### Work task
Find the line with "your customer pays over time" in the entries below, then reproduce it and every line after it down to and including the line with "It’s a win-win, every time.", exactly.

__________________________________________________

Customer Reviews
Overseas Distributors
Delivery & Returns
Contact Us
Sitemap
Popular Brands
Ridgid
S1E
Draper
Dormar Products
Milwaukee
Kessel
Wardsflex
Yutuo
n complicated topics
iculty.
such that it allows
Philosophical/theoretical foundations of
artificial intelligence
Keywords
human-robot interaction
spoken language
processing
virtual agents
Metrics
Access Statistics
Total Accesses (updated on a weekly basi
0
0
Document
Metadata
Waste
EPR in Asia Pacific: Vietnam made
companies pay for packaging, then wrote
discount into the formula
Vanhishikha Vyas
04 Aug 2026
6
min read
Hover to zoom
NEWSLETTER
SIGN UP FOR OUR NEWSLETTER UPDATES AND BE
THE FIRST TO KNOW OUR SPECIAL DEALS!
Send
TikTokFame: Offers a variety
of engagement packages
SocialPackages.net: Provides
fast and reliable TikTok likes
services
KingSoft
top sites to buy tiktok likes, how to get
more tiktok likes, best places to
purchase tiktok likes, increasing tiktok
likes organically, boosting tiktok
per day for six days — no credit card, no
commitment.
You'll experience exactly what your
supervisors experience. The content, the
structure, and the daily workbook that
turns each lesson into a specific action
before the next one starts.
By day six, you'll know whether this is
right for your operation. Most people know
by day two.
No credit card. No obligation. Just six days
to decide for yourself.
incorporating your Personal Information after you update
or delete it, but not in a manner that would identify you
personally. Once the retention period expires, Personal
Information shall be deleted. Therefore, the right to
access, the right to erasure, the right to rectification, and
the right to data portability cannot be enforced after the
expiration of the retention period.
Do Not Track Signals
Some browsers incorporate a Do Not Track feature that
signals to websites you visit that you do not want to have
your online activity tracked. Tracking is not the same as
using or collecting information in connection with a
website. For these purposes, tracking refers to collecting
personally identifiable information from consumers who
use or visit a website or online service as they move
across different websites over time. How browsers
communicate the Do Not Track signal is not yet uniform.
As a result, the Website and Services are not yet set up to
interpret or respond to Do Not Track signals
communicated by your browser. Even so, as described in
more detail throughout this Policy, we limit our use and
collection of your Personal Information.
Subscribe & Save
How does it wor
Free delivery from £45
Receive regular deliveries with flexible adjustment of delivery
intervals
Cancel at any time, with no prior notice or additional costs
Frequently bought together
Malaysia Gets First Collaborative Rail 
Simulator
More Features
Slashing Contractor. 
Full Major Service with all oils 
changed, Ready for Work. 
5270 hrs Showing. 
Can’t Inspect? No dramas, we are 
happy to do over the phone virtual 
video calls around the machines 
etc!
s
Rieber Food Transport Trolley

__________________________________________________

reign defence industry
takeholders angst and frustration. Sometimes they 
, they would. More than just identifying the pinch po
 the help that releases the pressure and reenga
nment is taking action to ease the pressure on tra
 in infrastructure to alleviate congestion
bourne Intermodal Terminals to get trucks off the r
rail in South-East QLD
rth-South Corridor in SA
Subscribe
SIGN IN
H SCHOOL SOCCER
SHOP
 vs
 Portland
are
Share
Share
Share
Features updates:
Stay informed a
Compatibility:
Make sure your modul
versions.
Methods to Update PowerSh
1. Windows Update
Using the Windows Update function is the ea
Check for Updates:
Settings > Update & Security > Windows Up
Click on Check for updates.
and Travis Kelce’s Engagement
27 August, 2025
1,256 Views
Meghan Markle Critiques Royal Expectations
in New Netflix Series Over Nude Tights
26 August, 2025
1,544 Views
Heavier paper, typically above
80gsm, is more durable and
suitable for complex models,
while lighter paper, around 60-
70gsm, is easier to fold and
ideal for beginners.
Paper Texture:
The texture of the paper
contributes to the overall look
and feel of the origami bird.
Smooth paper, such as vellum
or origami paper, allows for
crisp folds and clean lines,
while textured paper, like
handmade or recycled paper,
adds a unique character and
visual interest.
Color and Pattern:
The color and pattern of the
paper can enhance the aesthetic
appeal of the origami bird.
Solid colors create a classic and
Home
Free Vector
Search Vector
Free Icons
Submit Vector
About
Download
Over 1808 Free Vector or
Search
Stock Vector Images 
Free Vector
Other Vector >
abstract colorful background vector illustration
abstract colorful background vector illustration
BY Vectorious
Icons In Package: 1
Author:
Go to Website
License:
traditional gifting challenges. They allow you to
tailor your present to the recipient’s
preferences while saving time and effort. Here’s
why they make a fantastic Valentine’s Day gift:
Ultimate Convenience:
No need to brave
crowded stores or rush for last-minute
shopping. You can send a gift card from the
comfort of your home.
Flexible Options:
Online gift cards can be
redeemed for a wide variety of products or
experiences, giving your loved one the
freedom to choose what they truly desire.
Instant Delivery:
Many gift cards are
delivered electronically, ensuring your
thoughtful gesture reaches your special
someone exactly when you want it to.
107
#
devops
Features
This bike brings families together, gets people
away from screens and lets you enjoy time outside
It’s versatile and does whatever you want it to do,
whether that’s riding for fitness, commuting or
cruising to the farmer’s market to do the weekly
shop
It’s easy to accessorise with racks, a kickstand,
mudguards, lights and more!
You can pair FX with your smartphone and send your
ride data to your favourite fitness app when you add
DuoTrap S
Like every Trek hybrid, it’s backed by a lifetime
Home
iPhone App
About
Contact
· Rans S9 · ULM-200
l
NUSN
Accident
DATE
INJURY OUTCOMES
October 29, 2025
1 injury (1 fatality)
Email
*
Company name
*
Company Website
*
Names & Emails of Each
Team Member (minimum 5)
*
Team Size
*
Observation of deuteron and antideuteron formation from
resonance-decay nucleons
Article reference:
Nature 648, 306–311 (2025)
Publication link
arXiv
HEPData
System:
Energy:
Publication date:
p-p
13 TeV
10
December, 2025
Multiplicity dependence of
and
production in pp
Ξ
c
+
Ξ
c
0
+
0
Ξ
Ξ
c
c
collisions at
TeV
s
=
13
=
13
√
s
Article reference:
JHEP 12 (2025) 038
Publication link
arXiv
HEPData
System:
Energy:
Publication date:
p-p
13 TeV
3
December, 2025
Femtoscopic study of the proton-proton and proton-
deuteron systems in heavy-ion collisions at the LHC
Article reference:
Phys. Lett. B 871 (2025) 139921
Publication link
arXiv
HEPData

__________________________________________________

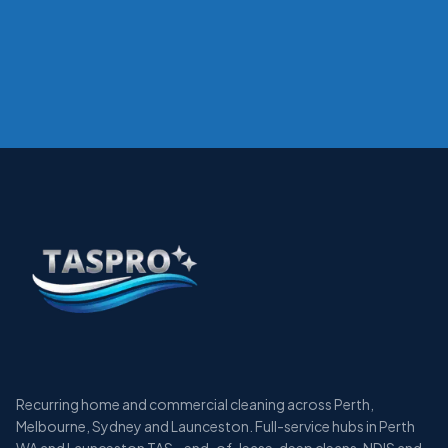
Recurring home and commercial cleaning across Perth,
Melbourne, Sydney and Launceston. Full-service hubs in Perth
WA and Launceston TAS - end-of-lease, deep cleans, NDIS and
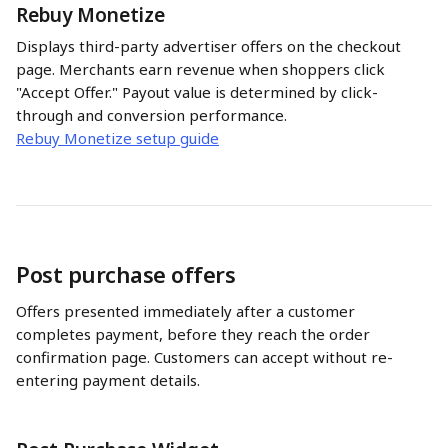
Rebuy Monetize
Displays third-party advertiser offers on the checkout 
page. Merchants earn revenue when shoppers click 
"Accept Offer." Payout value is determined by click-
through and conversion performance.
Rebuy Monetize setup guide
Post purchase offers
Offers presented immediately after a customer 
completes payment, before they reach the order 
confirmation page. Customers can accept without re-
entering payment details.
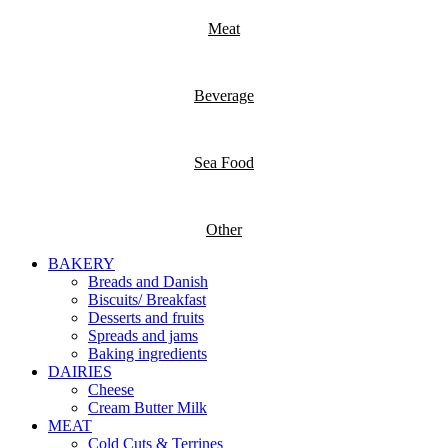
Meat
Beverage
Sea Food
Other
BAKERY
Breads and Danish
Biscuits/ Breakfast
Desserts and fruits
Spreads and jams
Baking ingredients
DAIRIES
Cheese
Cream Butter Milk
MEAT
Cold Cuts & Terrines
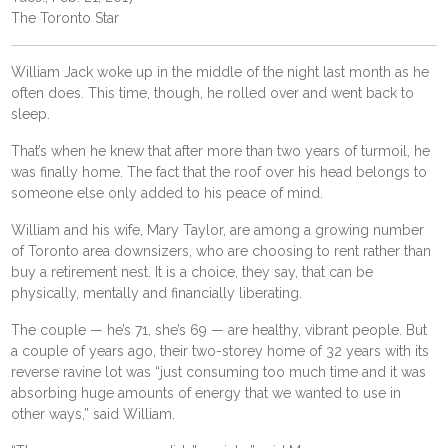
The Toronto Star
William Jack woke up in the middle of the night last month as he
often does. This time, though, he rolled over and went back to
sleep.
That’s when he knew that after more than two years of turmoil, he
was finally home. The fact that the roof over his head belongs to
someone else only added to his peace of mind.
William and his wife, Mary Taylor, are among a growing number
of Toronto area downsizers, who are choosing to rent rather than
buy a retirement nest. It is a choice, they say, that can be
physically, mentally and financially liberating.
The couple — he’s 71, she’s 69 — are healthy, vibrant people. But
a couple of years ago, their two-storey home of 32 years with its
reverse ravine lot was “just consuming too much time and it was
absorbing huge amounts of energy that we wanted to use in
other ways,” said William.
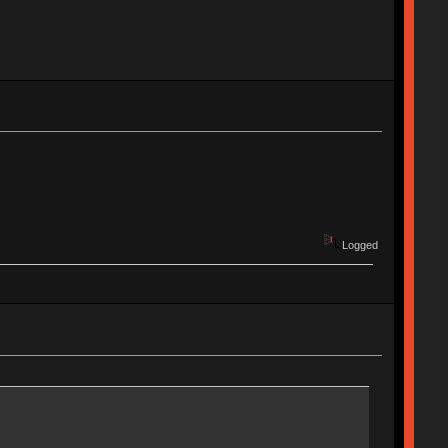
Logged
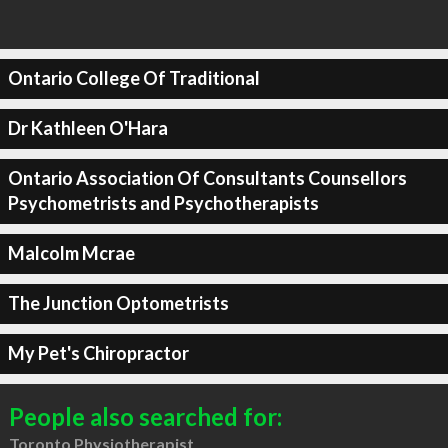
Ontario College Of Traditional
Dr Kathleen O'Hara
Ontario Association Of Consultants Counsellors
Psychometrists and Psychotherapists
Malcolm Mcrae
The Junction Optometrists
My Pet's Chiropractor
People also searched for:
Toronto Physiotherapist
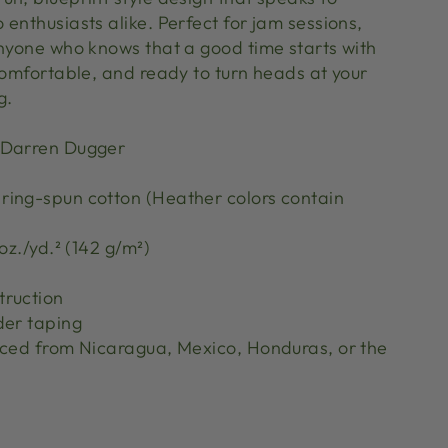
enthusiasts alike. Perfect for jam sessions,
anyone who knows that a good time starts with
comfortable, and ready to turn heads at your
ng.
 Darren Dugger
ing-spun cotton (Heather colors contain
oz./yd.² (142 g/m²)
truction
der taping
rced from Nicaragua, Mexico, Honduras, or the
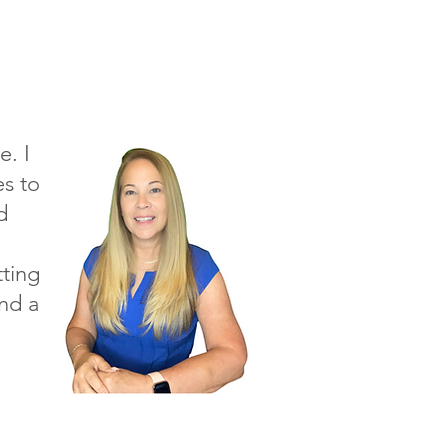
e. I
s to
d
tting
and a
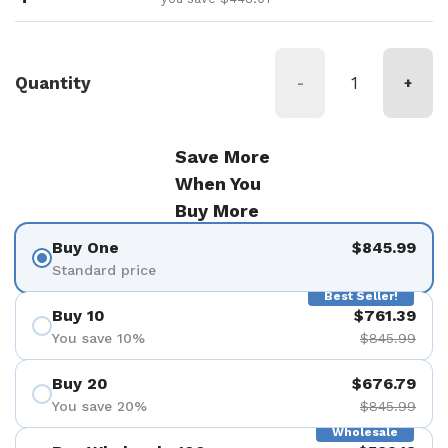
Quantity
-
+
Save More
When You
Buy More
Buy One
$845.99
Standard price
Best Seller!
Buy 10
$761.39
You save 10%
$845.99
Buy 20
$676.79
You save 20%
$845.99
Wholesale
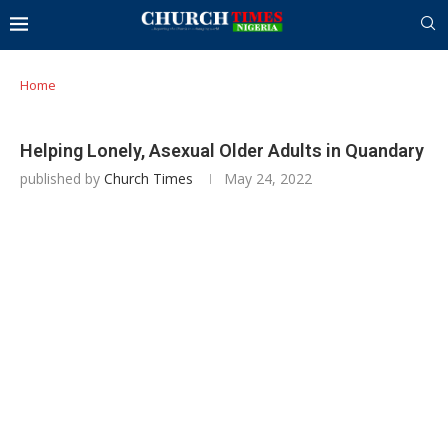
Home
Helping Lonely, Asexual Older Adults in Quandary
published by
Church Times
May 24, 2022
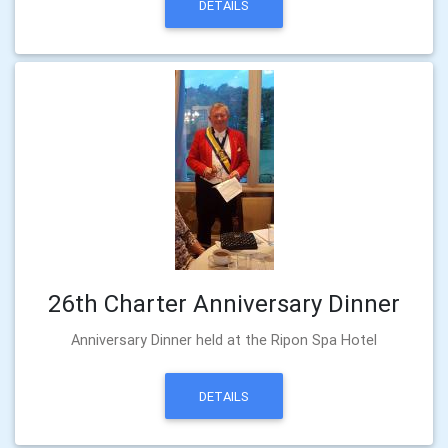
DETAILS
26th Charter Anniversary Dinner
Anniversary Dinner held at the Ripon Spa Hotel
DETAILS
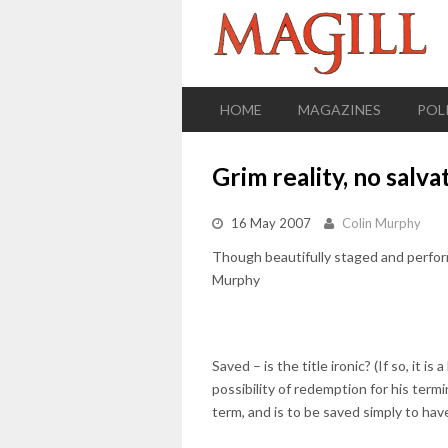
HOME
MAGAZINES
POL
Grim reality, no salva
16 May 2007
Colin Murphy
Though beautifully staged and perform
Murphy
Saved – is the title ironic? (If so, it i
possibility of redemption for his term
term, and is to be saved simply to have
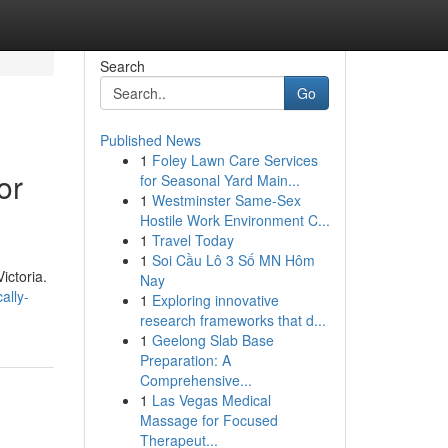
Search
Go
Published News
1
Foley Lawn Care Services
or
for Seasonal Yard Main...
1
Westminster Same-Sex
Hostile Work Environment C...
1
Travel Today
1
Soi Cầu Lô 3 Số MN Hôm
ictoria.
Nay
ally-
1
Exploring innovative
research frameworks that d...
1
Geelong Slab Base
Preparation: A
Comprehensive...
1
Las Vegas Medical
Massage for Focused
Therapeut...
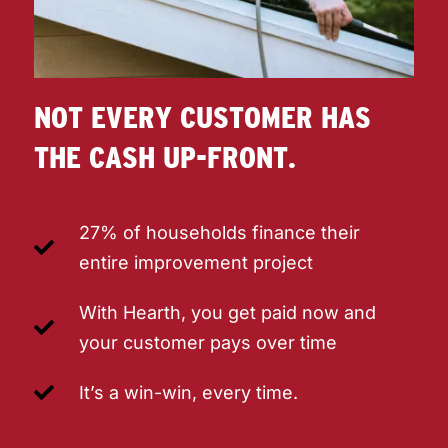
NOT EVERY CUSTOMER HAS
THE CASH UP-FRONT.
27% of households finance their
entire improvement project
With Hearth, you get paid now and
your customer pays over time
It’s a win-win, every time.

__________________________________________________

### Solution
your customer pays over time
It’s a win-win, every time.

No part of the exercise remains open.